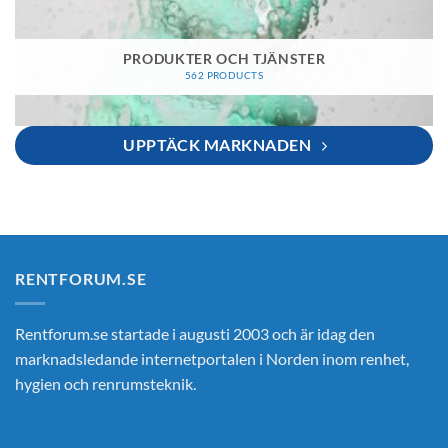
PRODUKTER OCH TJÄNSTER
562 PRODUCTS
UPPTÄCK MARKNADEN
RENTFORUM.SE
Rentforum.se startade i augusti 2003 och är idag den
marknadsledande internetportalen i Norden inom renhet,
hygien och renrumsteknik.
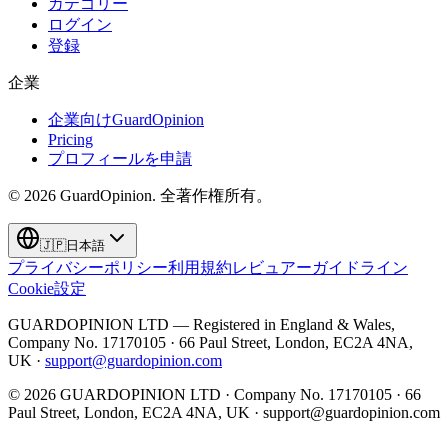
カテゴリー
ログイン
登録
企業
企業向けGuardOpinion
Pricing
プロフィールを申請
©
2026
GuardOpinion.
全著作権所有。
🇯🇵
日本語
プライバシーポリシー
利用規約
レビュアーガイドライン
Cookie設定
GUARDOPINION LTD — Registered in England & Wales,
Company No. 17170105 · 66 Paul Street, London, EC2A 4NA,
UK ·
support@guardopinion.com
©
2026
GUARDOPINION LTD · Company No. 17170105 · 66
Paul Street, London, EC2A 4NA, UK ·
support@guardopinion.com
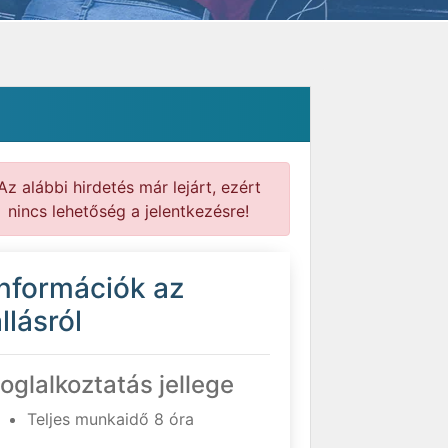
Az alábbi hirdetés már lejárt, ezért
nincs lehetőség a jelentkezésre!
Információk az
llásról
oglalkoztatás jellege
Teljes munkaidő 8 óra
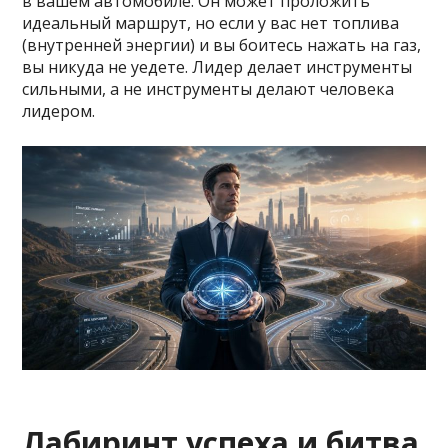
в вашем автомобиле. Он может проложить
идеальный маршрут, но если у вас нет топлива
(внутренней энергии) и вы боитесь нажать на газ,
вы никуда не уедете. Лидер делает инструменты
сильными, а не инструменты делают человека
лидером.
Лабиринт успеха и битва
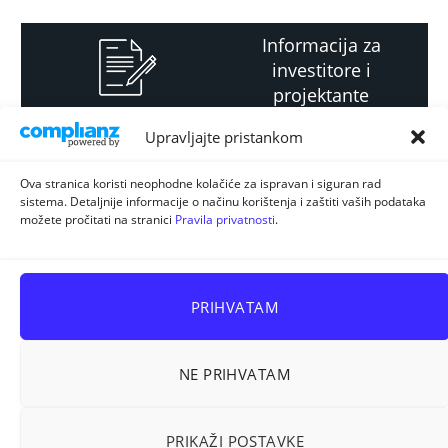
Informacija za
investitore i
projektante
Upravljajte pristankom
Strateški i planski
Ova stranica koristi neophodne kolačiće za ispravan i siguran rad
sistema. Detaljnije informacije o načinu korištenja i zaštiti vaših podataka
dokument
možete pročitati na stranici
Pravila privatnosti
.
PRIHVATAM
NE PRIHVATAM
Sva prava pridržana © 2026
ELUR d.o.o. Kiseljak
.
PRIKAŽI POSTAVKE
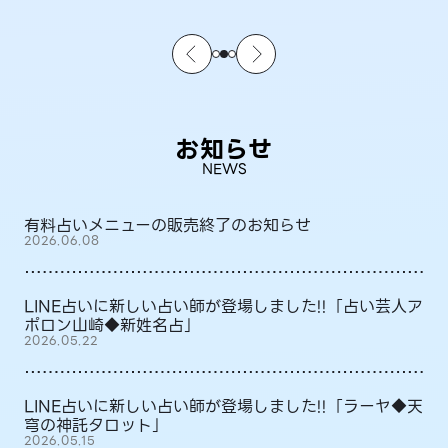
お知らせ
NEWS
有料占いメニューの販売終了のお知らせ
2026.06.08
LINE占いに新しい占い師が登場しました!!「占い芸人ア
ポロン山崎◆新姓名占」
2026.05.22
LINE占いに新しい占い師が登場しました!!「ラーヤ◆天
穹の神託タロット」
2026.05.15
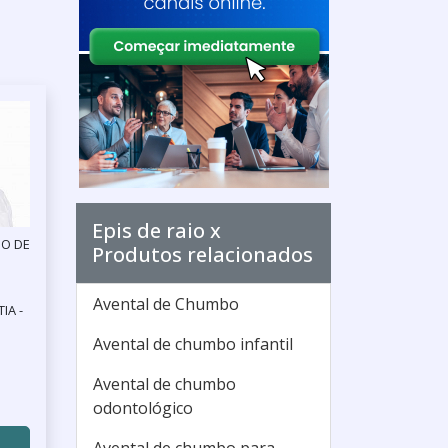
Epis de raio x
IO DE
Produtos relacionados
Avental de Chumbo
IA -
Avental de chumbo infantil
Avental de chumbo
odontológico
-----
### TASK DIRECTIONS
Look above for the line with "Rentforum.se startade i", then print it and each line after it down to and including the line with "вы никуда не уедете. Лидер делает инструменты". Leave out the pictures and keep the wording exact.

### RESPONSE TO THE EXERCISE
Rentforum.se startade i augusti 2003 och är idag den
marknadsledande internetportalen i Norden inom renhet,
hygien och renrumsteknik.
カテゴリー
ログイン
登録
企業
企業向けGuardOpinion
Pricing
プロフィールを申請
©
2026
GuardOpinion.
全著作権所有。
🇯🇵
日本語
プライバシーポリシー
利用規約
レビュアーガイドライン
Cookie設定
GUARDOPINION LTD — Registered in England & Wales,
Company No. 17170105 · 66 Paul Street, London, EC2A 4NA,
UK ·
support@guardopinion.com
©
2026
GUARDOPINION LTD · Company No. 17170105 · 66
Paul Street, London, EC2A 4NA, UK ·
support@guardopinion.com
Az alábbi hirdetés már lejárt, ezért
nincs lehetőség a jelentkezésre!
Információk az
llásról
oglalkoztatás jellege
Teljes munkaidő 8 óra
в вашем автомобиле. Он может проложить
идеальный маршрут, но если у вас нет топлива
(внутренней энергии) и вы боитесь нажать на газ,
вы никуда не уедете. Лидер делает инструменты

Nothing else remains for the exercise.